Fitch destaca o regresso de Angola aos mercados internacionais de dívida

A agência de notação financeira FitchRatings não antecipa melhorias nos ratings soberanos dos países africanos em 2026, incluindo Angola, depois de ter revisto em alta a avaliação de quatro economias da África subsaariana ao longo de 2025, num contexto de crescimento económico estável, inflação moderada e persistentes constrangimentos fiscais e políticos.

Num relatório dedicado às perspectivas para 2026, a Fitch sublinha que, pela primeira vez desde Março de 2022, nenhum país da região apresenta perspectiva positiva. “No momento, não há qualquer país com perspectiva positiva na região, após as quatro melhorias registadas este ano”, refere a agência.

Apesar de reconhecer a resiliência do crescimento económico e a desaceleração da inflação, a Fitch considera que a perspectiva global para a África subsaariana é neutra, refletindo um equilíbrio frágil entre factores favoráveis e vulnerabilidades estruturais que continuam a limitar a melhoria da credibilidade do crédito soberano.

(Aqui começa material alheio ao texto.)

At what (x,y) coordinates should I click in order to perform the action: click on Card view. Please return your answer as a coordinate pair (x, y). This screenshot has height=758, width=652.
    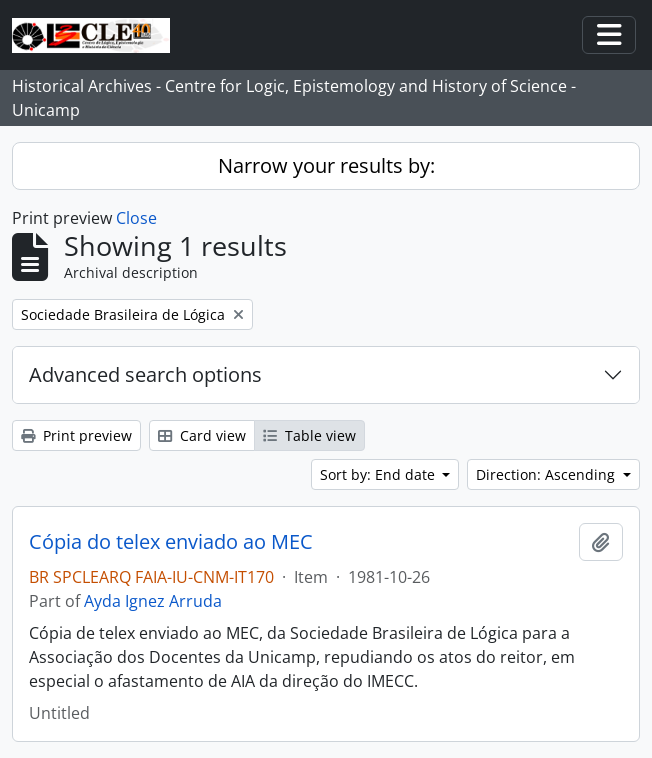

No caso de Angola, a agência enquadra o país entre as economias que regressaram este ano aos mercados internacionais de dívida, após vários anos de ausência. Segundo a Fitch, este regresso foi facilitado pela descida das taxas de juro globais e pelo alívio dos custos de financiamento para os emissores africanos.

Angola voltou a emitir dívida nos mercados internacionais com uma taxa de juro em torno dos 10%, um nível que reflecte, de acordo com a agência, uma percepção de risco ainda elevada por parte dos investidores, embora compatível com o actualambiente financeiro internacional. A operação permitiu ao país refinanciar obrigações com vencimento previsto para 2026.

A Fitch reconhece que o impulso das reformas económicas e a melhoria gradual do ambiente de negócios têm ajudado a mitigar os efeitos de um contexto externo volátil e da redução da ajuda internacional. No entanto, alerta que as pressões políticas e sociais, bem como as dificuldades de consolidação orçamental, continuam a condicionar a evolução do perfil de risco soberano de vários países africanos, incluindo Angola.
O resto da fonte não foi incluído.